THE DATA –
============================================================

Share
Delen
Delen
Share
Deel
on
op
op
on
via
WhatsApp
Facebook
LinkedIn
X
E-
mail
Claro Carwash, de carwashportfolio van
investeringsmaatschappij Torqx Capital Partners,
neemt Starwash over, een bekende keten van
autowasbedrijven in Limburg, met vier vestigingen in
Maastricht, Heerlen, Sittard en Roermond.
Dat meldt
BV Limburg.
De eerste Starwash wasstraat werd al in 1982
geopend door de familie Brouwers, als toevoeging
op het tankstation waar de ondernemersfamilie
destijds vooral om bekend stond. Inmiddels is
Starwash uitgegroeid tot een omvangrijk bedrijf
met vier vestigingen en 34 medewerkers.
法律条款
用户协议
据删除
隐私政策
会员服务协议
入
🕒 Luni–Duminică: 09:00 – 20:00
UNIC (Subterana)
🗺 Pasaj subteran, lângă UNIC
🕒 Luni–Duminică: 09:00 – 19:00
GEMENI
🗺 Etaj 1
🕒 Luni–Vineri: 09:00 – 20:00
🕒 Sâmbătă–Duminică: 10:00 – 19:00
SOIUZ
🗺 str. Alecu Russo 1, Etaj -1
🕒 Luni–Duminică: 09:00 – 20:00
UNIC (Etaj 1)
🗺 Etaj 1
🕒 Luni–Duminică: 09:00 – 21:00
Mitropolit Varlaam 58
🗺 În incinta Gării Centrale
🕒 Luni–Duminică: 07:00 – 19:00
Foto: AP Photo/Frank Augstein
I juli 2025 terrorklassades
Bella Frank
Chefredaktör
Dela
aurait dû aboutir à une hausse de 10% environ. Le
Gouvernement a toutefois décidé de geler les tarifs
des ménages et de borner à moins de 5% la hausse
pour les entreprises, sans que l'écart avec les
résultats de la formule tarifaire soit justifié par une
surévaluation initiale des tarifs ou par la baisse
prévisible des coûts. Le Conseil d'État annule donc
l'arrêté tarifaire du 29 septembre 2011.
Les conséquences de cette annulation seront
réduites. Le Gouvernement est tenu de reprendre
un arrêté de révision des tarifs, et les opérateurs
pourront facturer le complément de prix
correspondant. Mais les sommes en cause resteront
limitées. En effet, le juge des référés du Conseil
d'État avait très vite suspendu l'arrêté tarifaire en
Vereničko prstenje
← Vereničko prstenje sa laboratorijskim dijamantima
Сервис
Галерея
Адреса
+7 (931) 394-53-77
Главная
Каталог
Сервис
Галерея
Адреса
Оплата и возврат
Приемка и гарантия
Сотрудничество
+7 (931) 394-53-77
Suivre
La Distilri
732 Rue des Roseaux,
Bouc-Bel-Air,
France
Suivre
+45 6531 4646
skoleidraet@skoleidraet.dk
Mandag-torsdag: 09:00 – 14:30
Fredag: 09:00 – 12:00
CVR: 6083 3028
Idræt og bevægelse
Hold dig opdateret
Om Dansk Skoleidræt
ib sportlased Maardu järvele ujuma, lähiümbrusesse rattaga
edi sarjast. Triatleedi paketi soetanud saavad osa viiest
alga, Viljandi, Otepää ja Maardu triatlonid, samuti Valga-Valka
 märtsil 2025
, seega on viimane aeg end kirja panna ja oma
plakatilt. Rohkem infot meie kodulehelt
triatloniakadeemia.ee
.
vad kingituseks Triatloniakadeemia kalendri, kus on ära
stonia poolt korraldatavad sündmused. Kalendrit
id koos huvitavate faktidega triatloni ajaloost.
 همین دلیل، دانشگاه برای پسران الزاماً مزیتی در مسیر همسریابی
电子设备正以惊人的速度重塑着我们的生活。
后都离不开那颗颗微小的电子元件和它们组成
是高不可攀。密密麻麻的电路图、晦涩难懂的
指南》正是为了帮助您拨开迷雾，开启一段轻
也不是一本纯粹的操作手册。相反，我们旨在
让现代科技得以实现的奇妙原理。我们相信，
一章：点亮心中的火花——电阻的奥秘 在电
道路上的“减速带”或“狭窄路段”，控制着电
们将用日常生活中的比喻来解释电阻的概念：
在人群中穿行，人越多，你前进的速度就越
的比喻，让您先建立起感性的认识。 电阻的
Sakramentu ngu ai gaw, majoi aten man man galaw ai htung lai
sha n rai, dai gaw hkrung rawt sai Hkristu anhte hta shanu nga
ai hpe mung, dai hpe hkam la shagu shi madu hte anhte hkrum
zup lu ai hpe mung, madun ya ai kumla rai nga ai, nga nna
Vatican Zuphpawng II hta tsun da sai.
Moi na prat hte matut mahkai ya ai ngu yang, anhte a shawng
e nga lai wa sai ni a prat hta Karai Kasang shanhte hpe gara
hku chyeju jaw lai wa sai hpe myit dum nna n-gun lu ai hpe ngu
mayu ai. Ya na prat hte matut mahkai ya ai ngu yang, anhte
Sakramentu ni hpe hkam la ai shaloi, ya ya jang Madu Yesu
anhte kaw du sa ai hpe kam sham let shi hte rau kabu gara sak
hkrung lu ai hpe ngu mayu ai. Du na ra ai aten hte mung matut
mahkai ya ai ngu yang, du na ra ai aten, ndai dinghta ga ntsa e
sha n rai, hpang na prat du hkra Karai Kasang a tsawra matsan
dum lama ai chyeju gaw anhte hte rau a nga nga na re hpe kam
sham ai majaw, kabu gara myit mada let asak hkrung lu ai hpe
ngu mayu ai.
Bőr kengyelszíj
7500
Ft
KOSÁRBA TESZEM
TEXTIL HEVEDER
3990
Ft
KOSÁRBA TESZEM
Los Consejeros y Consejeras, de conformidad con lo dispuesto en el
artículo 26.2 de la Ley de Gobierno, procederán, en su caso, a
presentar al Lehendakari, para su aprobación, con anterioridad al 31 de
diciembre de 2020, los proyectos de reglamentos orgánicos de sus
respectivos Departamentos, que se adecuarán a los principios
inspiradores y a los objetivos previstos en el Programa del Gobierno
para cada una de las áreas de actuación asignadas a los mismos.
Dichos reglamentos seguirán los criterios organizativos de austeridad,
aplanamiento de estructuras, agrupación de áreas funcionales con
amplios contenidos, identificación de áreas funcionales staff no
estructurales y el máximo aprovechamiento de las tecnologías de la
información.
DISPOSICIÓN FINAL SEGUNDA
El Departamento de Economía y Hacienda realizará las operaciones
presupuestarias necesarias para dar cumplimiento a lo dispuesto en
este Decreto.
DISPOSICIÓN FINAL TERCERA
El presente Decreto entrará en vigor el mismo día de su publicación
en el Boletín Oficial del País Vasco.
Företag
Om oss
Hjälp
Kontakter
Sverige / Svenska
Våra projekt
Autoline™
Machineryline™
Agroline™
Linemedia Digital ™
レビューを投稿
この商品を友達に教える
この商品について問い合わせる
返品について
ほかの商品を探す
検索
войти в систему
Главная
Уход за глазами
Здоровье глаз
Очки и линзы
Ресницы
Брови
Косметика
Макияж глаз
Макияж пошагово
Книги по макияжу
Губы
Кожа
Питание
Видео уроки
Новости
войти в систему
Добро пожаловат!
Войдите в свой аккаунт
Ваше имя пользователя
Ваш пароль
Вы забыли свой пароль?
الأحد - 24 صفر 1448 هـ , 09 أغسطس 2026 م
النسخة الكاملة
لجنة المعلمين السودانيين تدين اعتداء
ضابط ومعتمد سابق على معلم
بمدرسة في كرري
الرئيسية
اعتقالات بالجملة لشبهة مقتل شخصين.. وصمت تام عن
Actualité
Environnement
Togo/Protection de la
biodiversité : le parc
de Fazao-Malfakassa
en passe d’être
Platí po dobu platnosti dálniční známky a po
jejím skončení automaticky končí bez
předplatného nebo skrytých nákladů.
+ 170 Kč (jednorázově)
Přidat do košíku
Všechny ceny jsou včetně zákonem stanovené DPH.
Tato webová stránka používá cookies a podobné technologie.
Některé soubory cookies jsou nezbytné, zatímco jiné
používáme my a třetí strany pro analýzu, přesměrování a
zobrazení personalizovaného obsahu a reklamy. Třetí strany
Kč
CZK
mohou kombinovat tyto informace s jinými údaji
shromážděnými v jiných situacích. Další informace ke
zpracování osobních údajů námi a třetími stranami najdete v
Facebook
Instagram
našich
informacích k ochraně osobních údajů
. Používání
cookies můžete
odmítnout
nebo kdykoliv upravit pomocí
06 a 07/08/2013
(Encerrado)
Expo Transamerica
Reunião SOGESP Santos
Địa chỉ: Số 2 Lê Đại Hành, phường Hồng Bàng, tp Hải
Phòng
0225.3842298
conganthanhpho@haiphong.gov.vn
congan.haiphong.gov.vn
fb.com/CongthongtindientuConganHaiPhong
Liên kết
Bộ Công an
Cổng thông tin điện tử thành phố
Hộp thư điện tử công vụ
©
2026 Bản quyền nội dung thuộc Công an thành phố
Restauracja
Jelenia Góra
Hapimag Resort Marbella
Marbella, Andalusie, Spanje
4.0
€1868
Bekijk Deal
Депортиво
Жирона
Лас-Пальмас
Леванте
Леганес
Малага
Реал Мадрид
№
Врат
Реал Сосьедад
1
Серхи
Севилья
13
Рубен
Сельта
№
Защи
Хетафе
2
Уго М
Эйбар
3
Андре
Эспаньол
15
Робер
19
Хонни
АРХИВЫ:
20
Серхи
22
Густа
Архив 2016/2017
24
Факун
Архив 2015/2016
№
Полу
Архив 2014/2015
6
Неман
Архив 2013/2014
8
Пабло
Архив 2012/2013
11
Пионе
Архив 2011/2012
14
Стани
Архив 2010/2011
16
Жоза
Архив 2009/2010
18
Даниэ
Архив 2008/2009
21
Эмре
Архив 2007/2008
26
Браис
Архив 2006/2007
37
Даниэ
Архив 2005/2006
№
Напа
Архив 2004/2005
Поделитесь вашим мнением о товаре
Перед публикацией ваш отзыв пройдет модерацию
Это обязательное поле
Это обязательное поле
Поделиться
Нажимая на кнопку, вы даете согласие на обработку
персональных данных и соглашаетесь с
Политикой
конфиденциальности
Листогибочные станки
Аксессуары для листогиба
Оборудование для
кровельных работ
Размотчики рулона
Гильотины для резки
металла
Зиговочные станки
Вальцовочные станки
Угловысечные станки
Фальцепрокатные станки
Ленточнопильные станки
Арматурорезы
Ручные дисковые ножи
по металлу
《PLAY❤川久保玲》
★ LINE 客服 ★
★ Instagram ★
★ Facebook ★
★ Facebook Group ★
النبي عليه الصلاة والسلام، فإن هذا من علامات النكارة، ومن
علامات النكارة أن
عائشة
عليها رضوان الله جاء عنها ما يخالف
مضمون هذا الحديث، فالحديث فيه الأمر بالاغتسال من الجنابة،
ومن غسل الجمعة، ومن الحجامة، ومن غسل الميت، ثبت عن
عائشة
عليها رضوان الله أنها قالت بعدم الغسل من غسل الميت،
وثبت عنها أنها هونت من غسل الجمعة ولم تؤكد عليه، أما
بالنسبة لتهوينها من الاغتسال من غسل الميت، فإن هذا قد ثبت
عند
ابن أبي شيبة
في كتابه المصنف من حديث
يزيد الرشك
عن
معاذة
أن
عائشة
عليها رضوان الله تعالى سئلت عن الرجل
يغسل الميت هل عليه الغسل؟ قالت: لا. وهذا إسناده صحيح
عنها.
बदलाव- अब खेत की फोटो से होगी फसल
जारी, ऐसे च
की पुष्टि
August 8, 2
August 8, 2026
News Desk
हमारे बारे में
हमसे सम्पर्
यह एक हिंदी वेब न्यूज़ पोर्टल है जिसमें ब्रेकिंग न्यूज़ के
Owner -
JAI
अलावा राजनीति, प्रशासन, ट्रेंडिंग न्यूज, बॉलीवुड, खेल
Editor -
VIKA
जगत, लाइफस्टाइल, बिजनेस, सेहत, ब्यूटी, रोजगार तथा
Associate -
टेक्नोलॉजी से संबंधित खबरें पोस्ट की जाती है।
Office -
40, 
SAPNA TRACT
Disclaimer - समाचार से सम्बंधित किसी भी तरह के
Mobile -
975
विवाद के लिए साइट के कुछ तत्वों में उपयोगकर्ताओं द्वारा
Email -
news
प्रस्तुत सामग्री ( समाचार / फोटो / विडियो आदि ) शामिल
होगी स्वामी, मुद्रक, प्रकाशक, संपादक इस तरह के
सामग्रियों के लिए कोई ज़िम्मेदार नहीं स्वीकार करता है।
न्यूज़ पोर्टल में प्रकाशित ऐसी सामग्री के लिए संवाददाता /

============================================================

TASK – Using the records above, restate word for word the lines from the one with "El Departamento de" through the one with "Добро пожаловат!", both included.

ANSWER FOR THIS EXERCISE –
El Departamento de Economía y Hacienda realizará las operaciones
presupuestarias necesarias para dar cumplimiento a lo dispuesto en
este Decreto.
DISPOSICIÓN FINAL TERCERA
El presente Decreto entrará en vigor el mismo día de su publicación
en el Boletín Oficial del País Vasco.
Företag
Om oss
Hjälp
Kontakter
Sverige / Svenska
Våra projekt
Autoline™
Machineryline™
Agroline™
Linemedia Digital ™
レビューを投稿
この商品を友達に教える
この商品について問い合わせる
返品について
ほかの商品を探す
検索
войти в систему
Главная
Уход за глазами
Здоровье глаз
Очки и линзы
Ресницы
Брови
Косметика
Макияж глаз
Макияж пошагово
Книги по макияжу
Губы
Кожа
Питание
Видео уроки
Новости
войти в систему
Добро пожаловат!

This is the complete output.